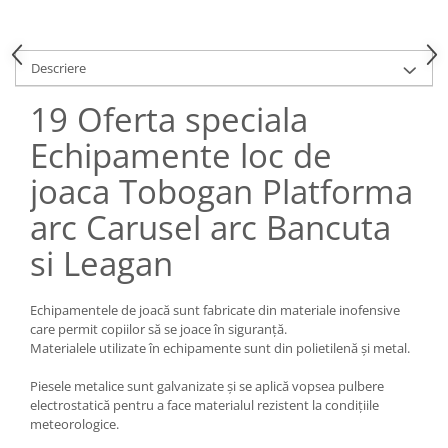
Descriere
19 Oferta speciala
Echipamente loc de
joaca Tobogan Platforma
arc Carusel arc Bancuta
si Leagan
Echipamentele de joacă sunt fabricate din materiale inofensive
care permit copiilor să se joace în siguranță.
Materialele utilizate în echipamente sunt din polietilenă și metal.
Piesele metalice sunt galvanizate și se aplică vopsea pulbere
electrostatică pentru a face materialul rezistent la condițiile
meteorologice.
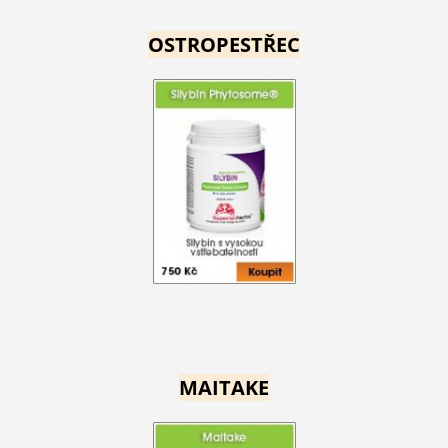
OSTROPESTŘEC
MAITAKE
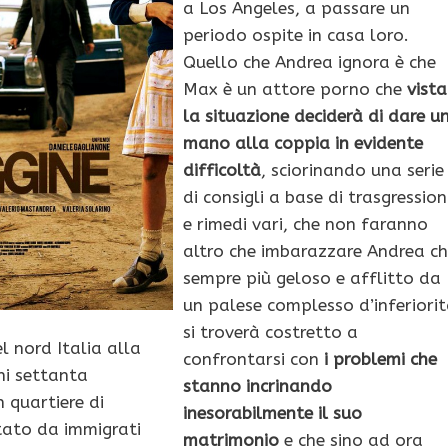
a Los Angeles, a passare un
periodo ospite in casa loro.
Quello che Andrea ignora è che
Max è un attore porno che
vista
la situazione deciderà di dare u
mano alla coppia in evidente
difficoltà
, sciorinando una serie
di consigli a base di trasgression
e rimedi vari, che non faranno
altro che imbarazzare Andrea c
sempre più geloso e afflitto da
un palese complesso d’inferiori
si troverà costretto a
el nord Italia alla
confrontarsi con
i problemi che
ni settanta
stanno incrinando
 quartiere di
inesorabilmente il suo
itato da immigrati
matrimonio
e che sino ad ora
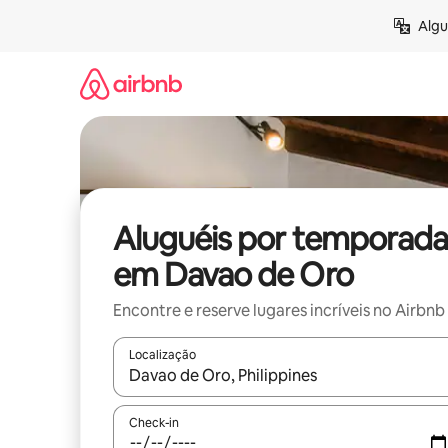
Pular
Algu
para
o
conteúdo
Aluguéis por temporada
em Davao de Oro
Encontre e reserve lugares incríveis no Airbnb
Localização
Quando os resultados estiverem disponíveis, expl
Check-in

> Your task:
Please go through the data and copy each line containing the word "Andrea".

> Answer to this task:
Quello che Andrea ignora è che
altro che imbarazzare Andrea c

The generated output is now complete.